# Assigned task
Beginning with the line that holds "parte do nosso gru" in the data below, give again every line through the one that holds "Participar ag", exactly as written.

# Records to process
########

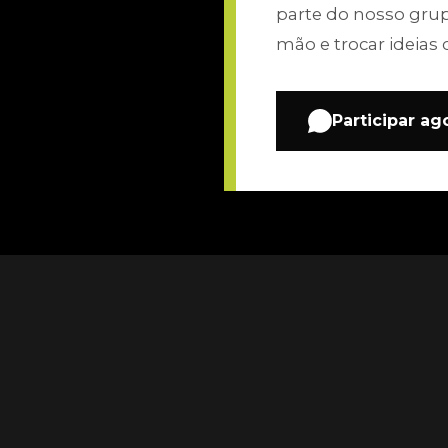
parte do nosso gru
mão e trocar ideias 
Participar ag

########

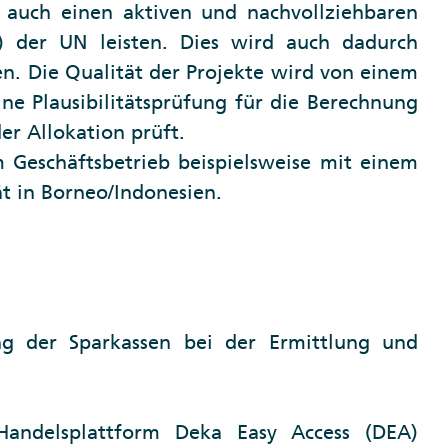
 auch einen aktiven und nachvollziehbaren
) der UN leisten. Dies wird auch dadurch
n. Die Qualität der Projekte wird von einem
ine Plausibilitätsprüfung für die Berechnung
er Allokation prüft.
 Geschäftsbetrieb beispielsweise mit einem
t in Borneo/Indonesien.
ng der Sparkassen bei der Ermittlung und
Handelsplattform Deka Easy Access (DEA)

########

# Exercise answer
parte do nosso gru
mão e trocar ideias 
Participar ag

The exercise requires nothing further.